I met them when our sons became best friends 10 years ago and honestly looked at them like a pair of rare birds. I studied them from afar.
Each of them is my friend. Richard is a filmmaker who plays Dungeons and Dragons with my sons. Cheryl is a nurse, but also a talented painter with whom I can sit and talk over a glass of wine.
I have never asked why they split, but from what I pieced together it was sad and heart-breaking as any divorce has ever been.
While I know there were wrongs, slights, and hurts that caused their split, there is no “side” to take because they never, ever say an unkind word about the other whether the kids are around or not.
It is totally out of my personal experience or logic system to see them interact because I grew up in a more typical post-apocalyptic divorce environment.
So the relationship I have observed between Richard and Cheryl has helped me learn about parenting and relationships.
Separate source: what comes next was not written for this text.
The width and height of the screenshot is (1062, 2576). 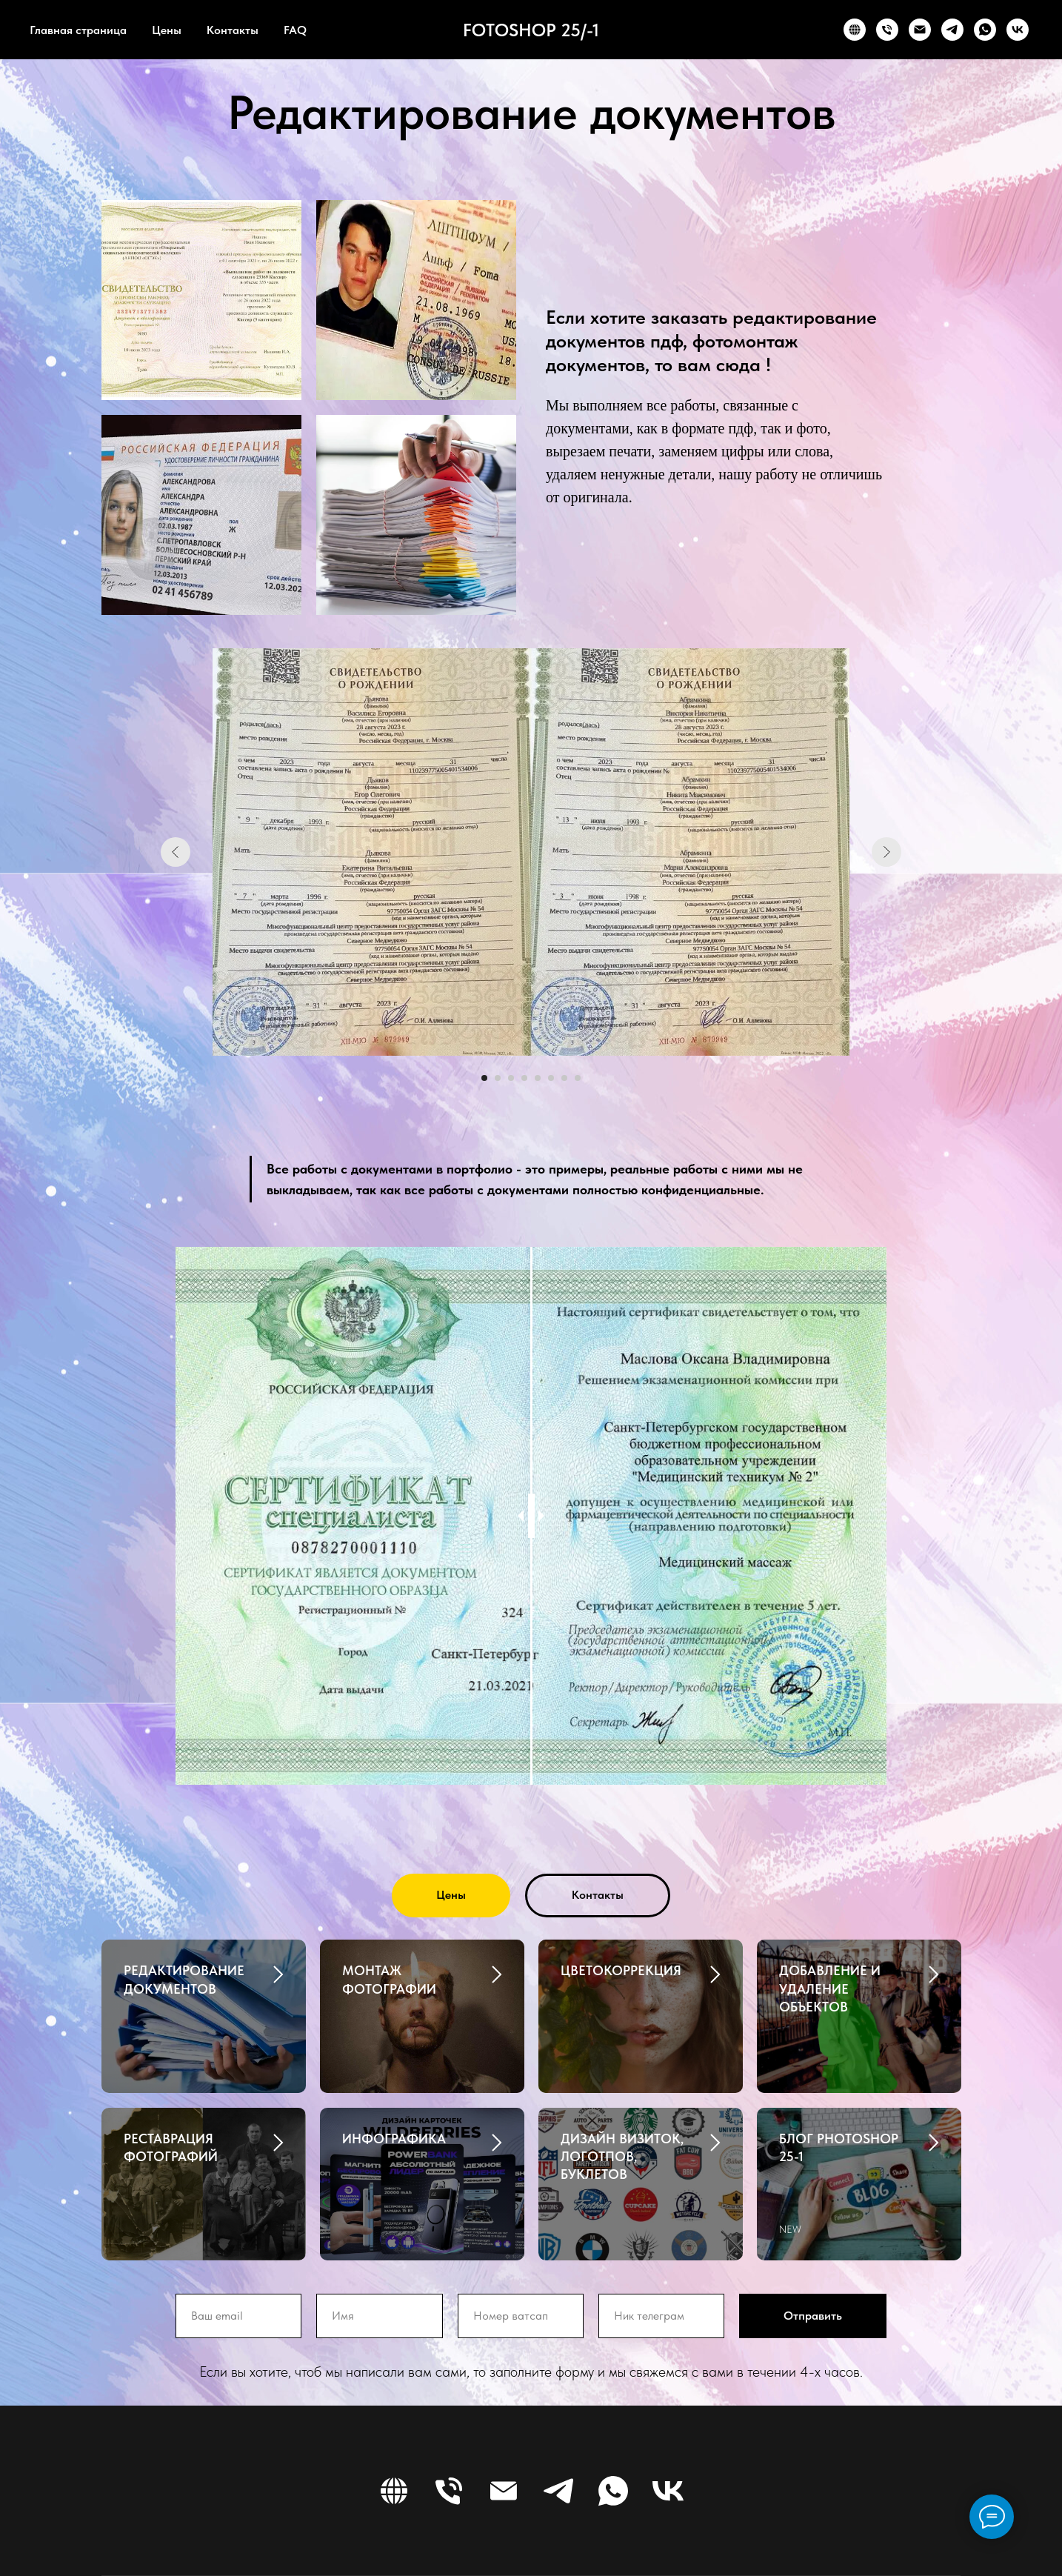 What do you see at coordinates (886, 852) in the screenshot?
I see `[Следующий слайд]` at bounding box center [886, 852].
Somehow these two remarkable people see past it all to where their kids are standing and they just put their big parent panties on and got the heck over the anger, hurt and disappointment that comes with divorce.
They did it without being wealthy or famous and that’s why I can salute Lochlear and Sambora, because I know their success was not made of those things as some might believe.
Just look at Tom Cruise and Katie Holmes or any other Hollywood break-up to confirm that last statement.
We are always telling our kids to get over their angers and frustrations with friends and even with us.
However, when it comes to an ex-spouse it’s more “Do as I say, not as I do.”
US Weekly reported that Ava posed for pictures with her mom, the former "Melrose Place" star, and her rocker dad at the celebration and all three appeared in "great spirits."
The Bon Jovi guitarist told Access Hollywood last year he and his ex-wife are still a family in the most important sense, family time.
"We're very good. It's actually even beyond for [our daughter's] sake," Richie told Access Hollywood last year. "Heather and I really respect each other, and we've become better friends, I think, now that we're not married."
What Lochlear and Sambora and my friends right here in Norfolk, Va, all prove on a daily bases is that being “one of the beautiful people” isn’t about how you look but how you look at each other after the divorce.